### Working data
============================================================
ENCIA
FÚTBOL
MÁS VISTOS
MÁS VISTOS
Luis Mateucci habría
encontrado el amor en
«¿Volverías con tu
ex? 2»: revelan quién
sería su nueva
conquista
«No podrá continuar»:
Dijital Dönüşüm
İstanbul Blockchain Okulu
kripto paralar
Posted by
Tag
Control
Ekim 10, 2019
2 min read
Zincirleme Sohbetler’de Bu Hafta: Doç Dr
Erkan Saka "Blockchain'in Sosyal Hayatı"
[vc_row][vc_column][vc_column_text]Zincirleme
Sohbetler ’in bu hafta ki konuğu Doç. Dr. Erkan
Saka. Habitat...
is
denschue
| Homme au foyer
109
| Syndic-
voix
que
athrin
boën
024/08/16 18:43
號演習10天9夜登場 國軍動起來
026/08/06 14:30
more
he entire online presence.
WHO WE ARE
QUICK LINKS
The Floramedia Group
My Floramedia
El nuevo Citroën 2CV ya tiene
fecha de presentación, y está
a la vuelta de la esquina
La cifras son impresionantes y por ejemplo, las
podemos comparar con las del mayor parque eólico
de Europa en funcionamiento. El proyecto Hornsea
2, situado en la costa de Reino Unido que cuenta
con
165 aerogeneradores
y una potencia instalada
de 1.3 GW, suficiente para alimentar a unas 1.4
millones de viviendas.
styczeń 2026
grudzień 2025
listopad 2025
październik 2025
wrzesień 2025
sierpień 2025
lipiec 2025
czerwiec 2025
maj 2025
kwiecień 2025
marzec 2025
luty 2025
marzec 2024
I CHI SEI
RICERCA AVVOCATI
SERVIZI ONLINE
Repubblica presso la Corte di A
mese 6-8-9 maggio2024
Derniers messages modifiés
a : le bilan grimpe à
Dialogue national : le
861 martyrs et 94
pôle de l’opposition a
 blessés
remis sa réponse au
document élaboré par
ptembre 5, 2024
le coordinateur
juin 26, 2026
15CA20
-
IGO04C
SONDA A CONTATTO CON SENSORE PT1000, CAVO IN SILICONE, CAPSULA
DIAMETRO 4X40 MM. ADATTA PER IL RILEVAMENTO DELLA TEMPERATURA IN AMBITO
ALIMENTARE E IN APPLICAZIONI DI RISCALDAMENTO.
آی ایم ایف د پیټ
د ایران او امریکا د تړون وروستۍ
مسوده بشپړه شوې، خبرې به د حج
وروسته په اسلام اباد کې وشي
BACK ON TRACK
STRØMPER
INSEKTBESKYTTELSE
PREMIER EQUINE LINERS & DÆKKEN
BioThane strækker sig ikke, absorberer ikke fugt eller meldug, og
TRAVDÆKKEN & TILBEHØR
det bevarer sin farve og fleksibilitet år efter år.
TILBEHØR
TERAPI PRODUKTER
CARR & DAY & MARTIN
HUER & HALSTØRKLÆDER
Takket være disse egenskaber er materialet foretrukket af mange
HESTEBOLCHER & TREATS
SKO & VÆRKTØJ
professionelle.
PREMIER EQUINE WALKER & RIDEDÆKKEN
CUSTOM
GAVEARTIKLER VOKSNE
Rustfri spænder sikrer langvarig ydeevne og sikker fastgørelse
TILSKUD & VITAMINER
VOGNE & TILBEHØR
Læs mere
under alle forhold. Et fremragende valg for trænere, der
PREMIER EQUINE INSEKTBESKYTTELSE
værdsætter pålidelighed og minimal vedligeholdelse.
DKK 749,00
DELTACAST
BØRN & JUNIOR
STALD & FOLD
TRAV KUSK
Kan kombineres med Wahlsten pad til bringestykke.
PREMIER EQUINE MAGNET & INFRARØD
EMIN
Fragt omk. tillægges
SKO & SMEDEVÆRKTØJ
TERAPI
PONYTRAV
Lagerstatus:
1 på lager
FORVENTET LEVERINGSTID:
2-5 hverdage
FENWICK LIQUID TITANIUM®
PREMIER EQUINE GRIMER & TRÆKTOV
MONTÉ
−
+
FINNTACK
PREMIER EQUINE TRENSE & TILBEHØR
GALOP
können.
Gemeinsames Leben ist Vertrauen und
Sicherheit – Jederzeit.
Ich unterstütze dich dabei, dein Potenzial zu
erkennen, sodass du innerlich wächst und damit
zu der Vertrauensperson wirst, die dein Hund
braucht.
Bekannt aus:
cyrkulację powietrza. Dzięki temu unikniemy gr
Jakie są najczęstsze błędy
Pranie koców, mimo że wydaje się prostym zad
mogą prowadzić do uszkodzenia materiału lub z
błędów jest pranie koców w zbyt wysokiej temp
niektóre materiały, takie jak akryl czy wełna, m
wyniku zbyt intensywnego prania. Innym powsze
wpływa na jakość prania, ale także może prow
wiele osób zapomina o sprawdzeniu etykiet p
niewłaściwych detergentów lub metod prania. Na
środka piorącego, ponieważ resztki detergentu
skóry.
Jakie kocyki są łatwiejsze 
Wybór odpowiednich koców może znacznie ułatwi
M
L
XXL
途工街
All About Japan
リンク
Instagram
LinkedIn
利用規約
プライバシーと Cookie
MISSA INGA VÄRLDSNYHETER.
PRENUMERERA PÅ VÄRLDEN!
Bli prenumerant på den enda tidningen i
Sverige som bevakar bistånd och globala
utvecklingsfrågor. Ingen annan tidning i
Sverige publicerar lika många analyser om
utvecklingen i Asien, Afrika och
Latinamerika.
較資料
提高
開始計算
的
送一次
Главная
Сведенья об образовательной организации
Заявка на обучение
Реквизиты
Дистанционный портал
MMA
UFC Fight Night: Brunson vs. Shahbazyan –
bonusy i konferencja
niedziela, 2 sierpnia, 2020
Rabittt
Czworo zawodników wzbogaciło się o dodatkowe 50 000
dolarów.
============================================================
### Task instructions
Word for word, restate the line that contains "utvecklingen i Asien, Afrika och" and each line after it, up to and including the last line of the listing; include nothing else.

### Exercise answer
utvecklingen i Asien, Afrika och
Latinamerika.
較資料
提高
開始計算
的
送一次
Главная
Сведенья об образовательной организации
Заявка на обучение
Реквизиты
Дистанционный портал
MMA
UFC Fight Night: Brunson vs. Shahbazyan –
bonusy i konferencja
niedziela, 2 sierpnia, 2020
Rabittt
Czworo zawodników wzbogaciło się o dodatkowe 50 000
dolarów.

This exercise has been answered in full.